- **Assigned task**
If an entry below contains an image, drop the image and retype the rest exactly.

START Source records

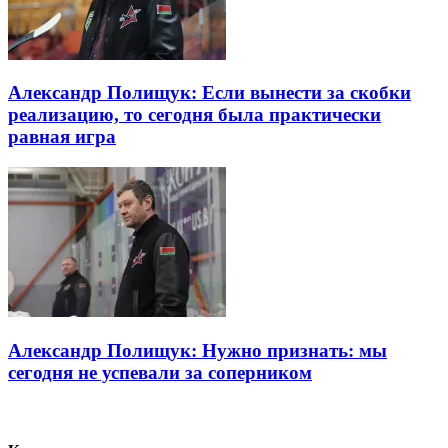
Александр Полищук: Если вынести за скобки
реализацию, то сегодня была практически
равная игра
Александр Полищук: Нужно признать: мы
сегодня не успевали за соперником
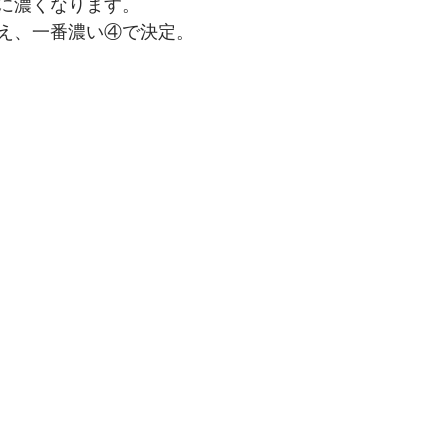
に濃くなります。
え、一番濃い④で決定。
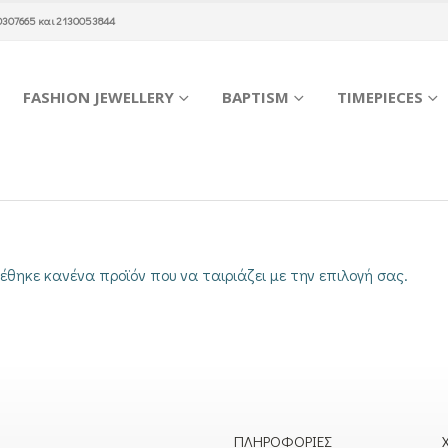
0307665
και
2130053844
FASHION JEWELLERY
BAPTISM
TIMEPIECES
έθηκε κανένα προϊόν που να ταιριάζει με την επιλογή σας.
ΠΛΗΡΟΦΟΡΊΕΣ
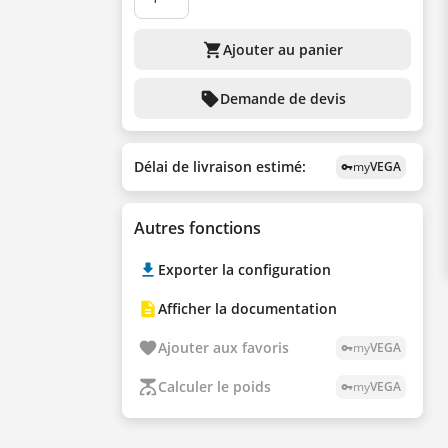
shopping_cart
Ajouter au panier
sell
Demande de devis
Délai de livraison estimé:
my
VEGA
vpn_key
Autres fonctions
Exporter la configuration
Afficher la documentation
Ajouter aux favoris
my
VEGA
vpn_key
Calculer le poids
my
VEGA
vpn_key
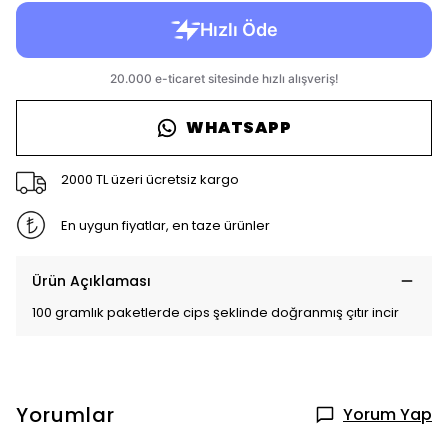
WHATSAPP
2000 TL üzeri ücretsiz kargo
En uygun fiyatlar, en taze ürünler
Ürün Açıklaması
100 gramlık paketlerde cips şeklinde doğranmış çıtır incir
Yorumlar
Yorum Yap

END Source records

- **Problem solution**
Александр Полищук: Если вынести за скобки
реализацию, то сегодня была практически
равная игра
Александр Полищук: Нужно признать: мы
сегодня не успевали за соперником
に濃くなります。
え、一番濃い④で決定。
0307665
και
2130053844
FASHION JEWELLERY
BAPTISM
TIMEPIECES
έθηκε κανένα προϊόν που να ταιριάζει με την επιλογή σας.
ΠΛΗΡΟΦΟΡΊΕΣ
shopping_cart
Ajouter au panier
sell
Demande de devis
Délai de livraison estimé:
my
VEGA
vpn_key
Autres fonctions
Exporter la configuration
Afficher la documentation
Ajouter aux favoris
my
VEGA
vpn_key
Calculer le poids
my
VEGA
vpn_key
WHATSAPP
2000 TL üzeri ücretsiz kargo
En uygun fiyatlar, en taze ürünler
Ürün Açıklaması
100 gramlık paketlerde cips şeklinde doğranmış çıtır incir
Yorumlar
Yorum Yap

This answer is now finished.